------ Records to process

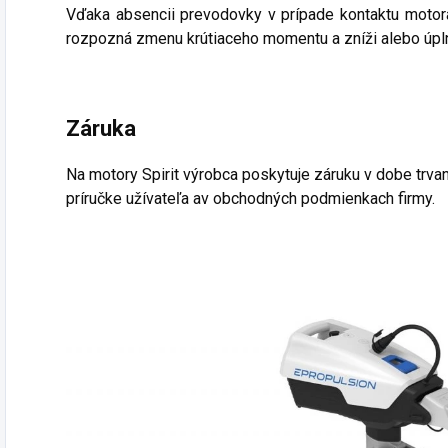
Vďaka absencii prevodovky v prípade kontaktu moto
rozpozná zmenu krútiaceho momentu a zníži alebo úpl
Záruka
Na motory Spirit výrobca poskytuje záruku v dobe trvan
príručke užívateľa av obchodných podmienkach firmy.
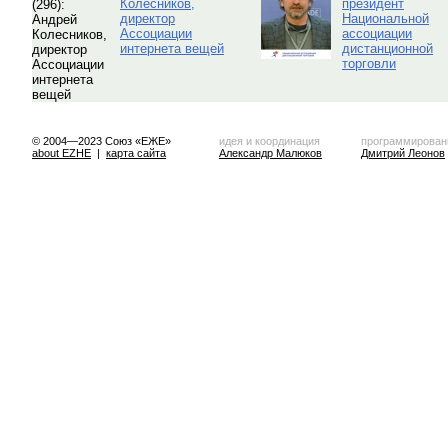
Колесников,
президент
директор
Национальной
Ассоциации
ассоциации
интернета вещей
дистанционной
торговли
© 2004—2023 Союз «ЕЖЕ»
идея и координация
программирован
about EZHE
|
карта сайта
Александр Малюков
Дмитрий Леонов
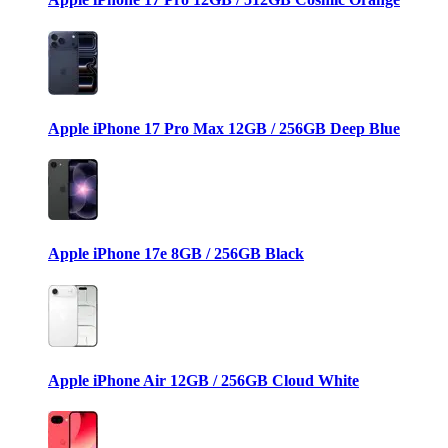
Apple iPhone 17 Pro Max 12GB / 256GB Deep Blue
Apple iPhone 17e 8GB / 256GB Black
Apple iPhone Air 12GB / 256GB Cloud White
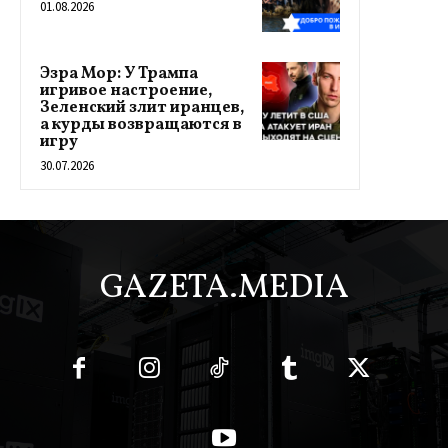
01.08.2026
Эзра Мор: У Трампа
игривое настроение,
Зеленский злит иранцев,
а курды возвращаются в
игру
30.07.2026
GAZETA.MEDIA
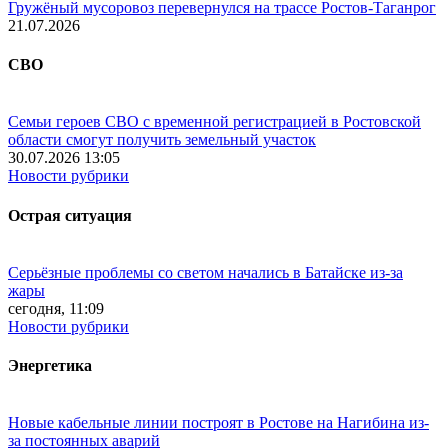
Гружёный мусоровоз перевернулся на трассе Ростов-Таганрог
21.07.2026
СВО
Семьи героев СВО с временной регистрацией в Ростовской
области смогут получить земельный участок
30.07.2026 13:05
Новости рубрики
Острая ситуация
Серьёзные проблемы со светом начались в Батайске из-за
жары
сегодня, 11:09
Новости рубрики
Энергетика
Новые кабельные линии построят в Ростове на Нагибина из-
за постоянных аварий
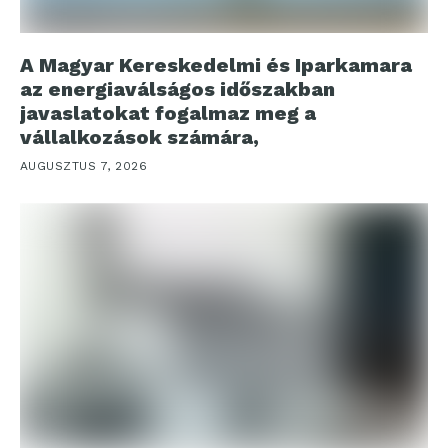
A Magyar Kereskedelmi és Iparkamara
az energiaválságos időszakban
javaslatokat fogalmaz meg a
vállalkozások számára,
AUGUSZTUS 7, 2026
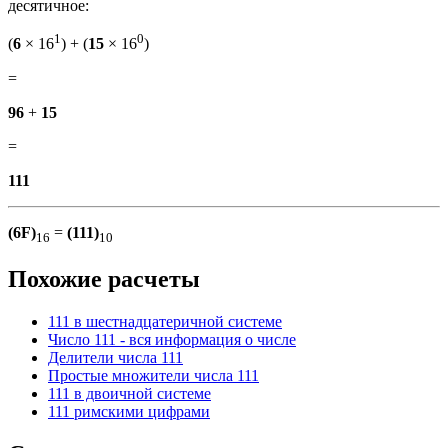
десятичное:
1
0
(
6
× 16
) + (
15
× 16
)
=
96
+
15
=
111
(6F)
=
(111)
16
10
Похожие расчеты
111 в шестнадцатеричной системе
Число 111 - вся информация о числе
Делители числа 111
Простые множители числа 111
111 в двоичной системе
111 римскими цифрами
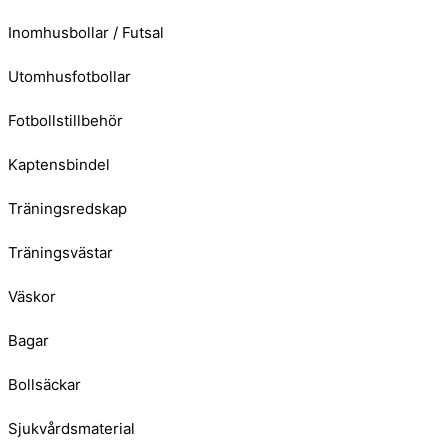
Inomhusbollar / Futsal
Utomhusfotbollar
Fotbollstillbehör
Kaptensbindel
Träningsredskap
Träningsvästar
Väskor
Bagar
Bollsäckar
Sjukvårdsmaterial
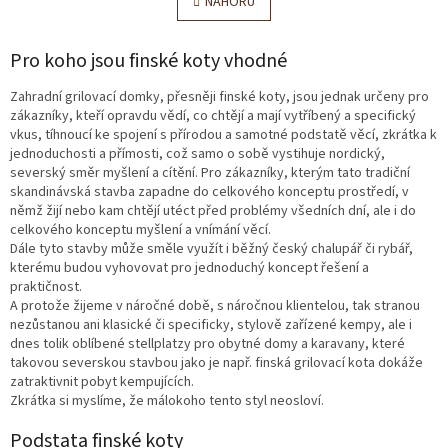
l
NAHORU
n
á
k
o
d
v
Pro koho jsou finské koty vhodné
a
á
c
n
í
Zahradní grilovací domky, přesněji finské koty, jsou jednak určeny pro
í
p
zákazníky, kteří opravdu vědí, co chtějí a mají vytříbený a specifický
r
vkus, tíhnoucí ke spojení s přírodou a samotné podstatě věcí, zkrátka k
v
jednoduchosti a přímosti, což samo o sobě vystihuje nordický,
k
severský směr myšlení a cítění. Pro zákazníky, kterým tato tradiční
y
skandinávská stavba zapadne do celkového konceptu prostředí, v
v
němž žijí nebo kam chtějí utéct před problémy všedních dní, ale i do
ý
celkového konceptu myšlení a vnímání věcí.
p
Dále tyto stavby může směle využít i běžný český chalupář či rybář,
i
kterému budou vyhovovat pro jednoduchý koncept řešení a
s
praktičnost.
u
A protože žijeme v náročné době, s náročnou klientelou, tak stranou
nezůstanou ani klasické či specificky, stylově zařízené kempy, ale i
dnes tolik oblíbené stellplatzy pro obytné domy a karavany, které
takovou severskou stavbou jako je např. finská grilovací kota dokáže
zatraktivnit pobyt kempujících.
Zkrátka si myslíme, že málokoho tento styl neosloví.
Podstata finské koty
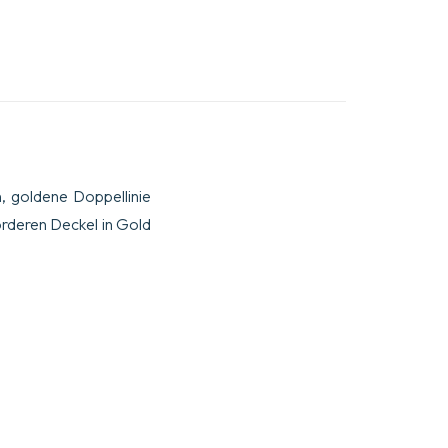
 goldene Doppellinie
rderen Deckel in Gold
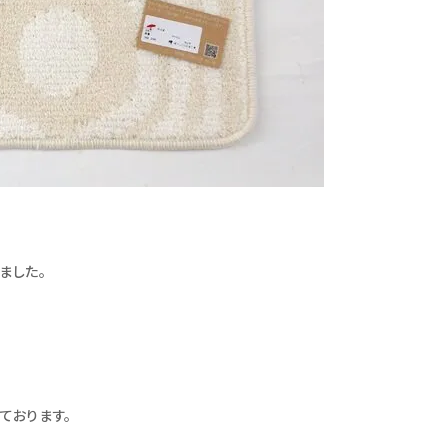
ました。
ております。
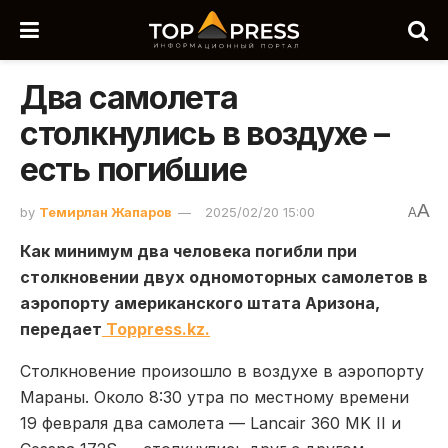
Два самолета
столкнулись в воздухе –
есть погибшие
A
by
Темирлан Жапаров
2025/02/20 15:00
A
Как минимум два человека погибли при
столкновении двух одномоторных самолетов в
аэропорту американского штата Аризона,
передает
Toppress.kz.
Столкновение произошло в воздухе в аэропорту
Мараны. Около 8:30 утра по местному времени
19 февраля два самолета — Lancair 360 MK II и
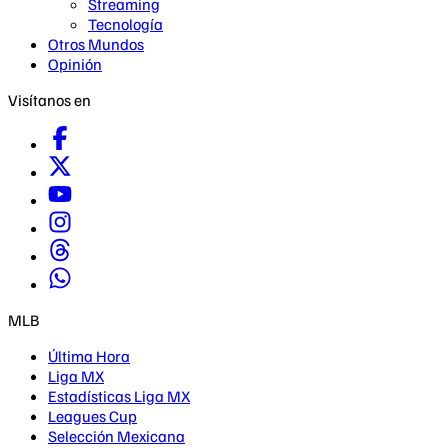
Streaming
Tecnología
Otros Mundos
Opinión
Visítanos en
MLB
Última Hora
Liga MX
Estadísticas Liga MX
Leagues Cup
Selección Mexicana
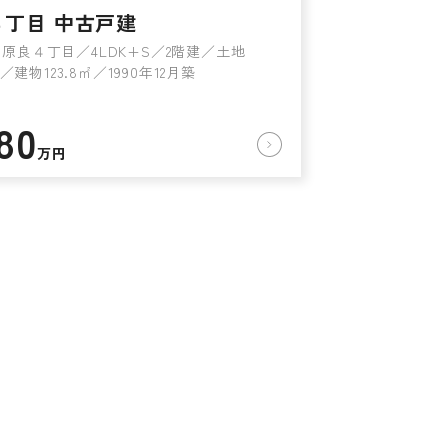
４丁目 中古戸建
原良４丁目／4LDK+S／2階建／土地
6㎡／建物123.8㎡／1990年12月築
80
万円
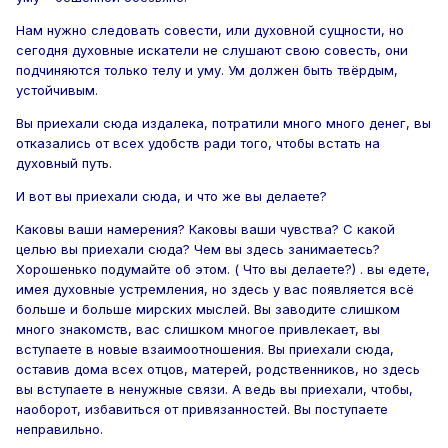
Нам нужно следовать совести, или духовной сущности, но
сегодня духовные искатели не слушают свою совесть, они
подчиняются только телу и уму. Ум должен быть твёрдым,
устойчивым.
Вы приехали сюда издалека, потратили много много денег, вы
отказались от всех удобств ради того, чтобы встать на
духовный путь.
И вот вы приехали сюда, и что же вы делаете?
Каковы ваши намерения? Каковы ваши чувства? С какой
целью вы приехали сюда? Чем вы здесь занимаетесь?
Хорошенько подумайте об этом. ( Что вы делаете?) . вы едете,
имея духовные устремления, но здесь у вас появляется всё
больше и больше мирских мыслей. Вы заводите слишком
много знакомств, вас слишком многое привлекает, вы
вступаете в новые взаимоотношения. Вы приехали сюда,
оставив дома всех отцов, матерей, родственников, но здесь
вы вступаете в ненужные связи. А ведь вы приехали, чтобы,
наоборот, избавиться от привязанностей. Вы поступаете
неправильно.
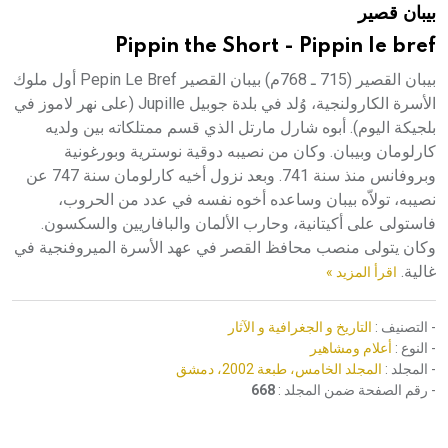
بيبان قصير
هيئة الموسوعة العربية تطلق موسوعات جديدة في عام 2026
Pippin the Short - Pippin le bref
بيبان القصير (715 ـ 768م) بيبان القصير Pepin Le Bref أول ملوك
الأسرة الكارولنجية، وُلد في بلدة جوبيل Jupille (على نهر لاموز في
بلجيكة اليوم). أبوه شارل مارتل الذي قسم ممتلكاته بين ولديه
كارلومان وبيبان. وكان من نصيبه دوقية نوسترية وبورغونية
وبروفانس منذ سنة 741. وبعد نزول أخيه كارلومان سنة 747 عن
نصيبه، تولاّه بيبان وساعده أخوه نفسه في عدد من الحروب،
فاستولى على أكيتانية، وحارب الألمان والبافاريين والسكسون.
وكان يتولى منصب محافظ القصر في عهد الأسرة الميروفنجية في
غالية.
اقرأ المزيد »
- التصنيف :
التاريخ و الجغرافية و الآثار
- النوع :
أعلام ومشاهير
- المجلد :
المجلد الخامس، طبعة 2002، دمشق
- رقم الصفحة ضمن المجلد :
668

------------

## Exercise goal
A word-for-word retyping of every record is required, without the pictures.

## Result of this exercise
Vďaka absencii prevodovky v prípade kontaktu moto
rozpozná zmenu krútiaceho momentu a zníži alebo úpl
Záruka
Na motory Spirit výrobca poskytuje záruku v dobe trvan
príručke užívateľa av obchodných podmienkach firmy.
Колесников,
президент
директор
Национальной
Ассоциации
ассоциации
интернета вещей
дистанционной
торговли
© 2004—2023 Союз «ЕЖЕ»
идея и координация
программирован
about EZHE
|
карта сайта
Александр Малюков
Дмитрий Леонов
Apple iPhone 17 Pro Max 12GB / 256GB Deep Blue
Apple iPhone 17e 8GB / 256GB Black
Apple iPhone Air 12GB / 256GB Cloud White
01.08.2026
Эзра Мор: У Трампа
игривое настроение,
Зеленский злит иранцев,
а курды возвращаются в
игру
30.07.2026
GAZETA.MEDIA
Гружёный мусоровоз перевернулся на трассе Ростов-Таганрог
21.07.2026
СВО
Семьи героев СВО с временной регистрацией в Ростовской
области смогут получить земельный участок
30.07.2026 13:05
Новости рубрики
Острая ситуация
Серьёзные проблемы со светом начались в Батайске из-за
жары
сегодня, 11:09
Новости рубрики
Энергетика
Новые кабельные линии построят в Ростове на Нагибина из-
за постоянных аварий
A Magyar Kereskedelmi és Iparkamara
az energiaválságos időszakban
javaslatokat fogalmaz meg a
vállalkozások számára,
AUGUSZTUS 7, 2026
десятичное:
1
0
(
6
× 16
) + (
15
× 16
)
=
96
+
15
=
111
(6F)
=
(111)
16
10
Похожие расчеты
111 в шестнадцатеричной системе
Число 111 - вся информация о числе
Делители числа 111
Простые множители числа 111
111 в двоичной системе
111 римскими цифрами
Inomhusbollar / Futsal
Utomhusfotbollar
Fotbollstillbehör
Kaptensbindel
Träningsredskap
Träningsvästar
Väskor
Bagar
Bollsäckar
Sjukvårdsmaterial
l
NAHORU
n
á
k
o
d
v
Pro koho jsou finské koty vhodné
a
á
c
n
í
Zahradní grilovací domky, přesněji finské koty, jsou jednak určeny pro
í
p
zákazníky, kteří opravdu vědí, co chtějí a mají vytříbený a specifický
r
vkus, tíhnoucí ke spojení s přírodou a samotné podstatě věcí, zkrátka k
v
jednoduchosti a přímosti, což samo o sobě vystihuje nordický,
k
severský směr myšlení a cítění. Pro zákazníky, kterým tato tradiční
y
skandinávská stavba zapadne do celkového konceptu prostředí, v
v
němž žijí nebo kam chtějí utéct před problémy všedních dní, ale i do
ý
celkového konceptu myšlení a vnímání věcí.
p
Dále tyto stavby může směle využít i běžný český chalupář či rybář,
i
kterému budou vyhovovat pro jednoduchý koncept řešení a
s
praktičnost.
u
A protože žijeme v náročné době, s náročnou klientelou, tak stranou
nezůstanou ani klasické či specificky, stylově zařízené kempy, ale i
dnes tolik oblíbené stellplatzy pro obytné domy a karavany, které
takovou severskou stavbou jako je např. finská grilovací kota dokáže
zatraktivnit pobyt kempujících.
Zkrátka si myslíme, že málokoho tento styl neosloví.
Podstata finské koty
 goldene Doppellinie
rderen Deckel in Gold
ました。
ております。
Два самолета
столкнулись в воздухе –
есть погибшие
A
by
Темирлан Жапаров
2025/02/20 15:00
A
Как минимум два человека погибли при
столкновении двух одномоторных самолетов в
аэропорту американского штата Аризона,
передает
Toppress.kz.
Столкновение произошло в воздухе в аэропорту
Мараны. Около 8:30 утра по местному времени
19 февраля два самолета — Lancair 360 MK II и
Streaming
Tecnología
Otros Mundos
Opinión
Visítanos en
MLB
Última Hora
Liga MX
Estadísticas Liga MX
Leagues Cup
Selección Mexicana
４丁目 中古戸建
原良４丁目／4LDK+S／2階建／土地
6㎡／建物123.8㎡／1990年12月築
80
万円
Нам нужно следовать совести, или духовной сущности, но
сегодня духовные искатели не слушают свою совесть, они
подчиняются только телу и уму. Ум должен быть твёрдым,
устойчивым.
Вы приехали сюда издалека, потратили много много денег, вы
отказались от всех удобств ради того, чтобы встать на
духовный путь.
И вот вы приехали сюда, и что же вы делаете?
Каковы ваши намерения? Каковы ваши чувства? С какой
целью вы приехали сюда? Чем вы здесь занимаетесь?
Хорошенько подумайте об этом. ( Что вы делаете?) . вы едете,
имея духовные устремления, но здесь у вас появляется всё
больше и больше мирских мыслей. Вы заводите слишком
много знакомств, вас слишком многое привлекает, вы
вступаете в новые взаимоотношения. Вы приехали сюда,
оставив дома всех отцов, матерей, родственников, но здесь
вы вступаете в ненужные связи. А ведь вы приехали, чтобы,
наоборот, избавиться от привязанностей. Вы поступаете
неправильно.
بيبان قصير
هيئة الموسوعة العربية تطلق موسوعات جديدة في عام 2026
Pippin the Short - Pippin le bref
بيبان القصير (715 ـ 768م) بيبان القصير Pepin Le Bref أول ملوك
الأسرة الكارولنجية، وُلد في بلدة جوبيل Jupille (على نهر لاموز في
بلجيكة اليوم). أبوه شارل مارتل الذي قسم ممتلكاته بين ولديه
كارلومان وبيبان. وكان من نصيبه دوقية نوسترية وبورغونية
وبروفانس منذ سنة 741. وبعد نزول أخيه كارلومان سنة 747 عن
نصيبه، تولاّه بيبان وساعده أخوه نفسه في عدد من الحروب،
فاستولى على أكيتانية، وحارب الألمان والبافاريين والسكسون.
وكان يتولى منصب محافظ القصر في عهد الأسرة الميروفنجية في
غالية.
اقرأ المزيد »
- التصنيف :
التاريخ و الجغرافية و الآثار
- النوع :
أعلام ومشاهير
- المجلد :
المجلد الخامس، طبعة 2002، دمشق
- رقم الصفحة ضمن المجلد :
668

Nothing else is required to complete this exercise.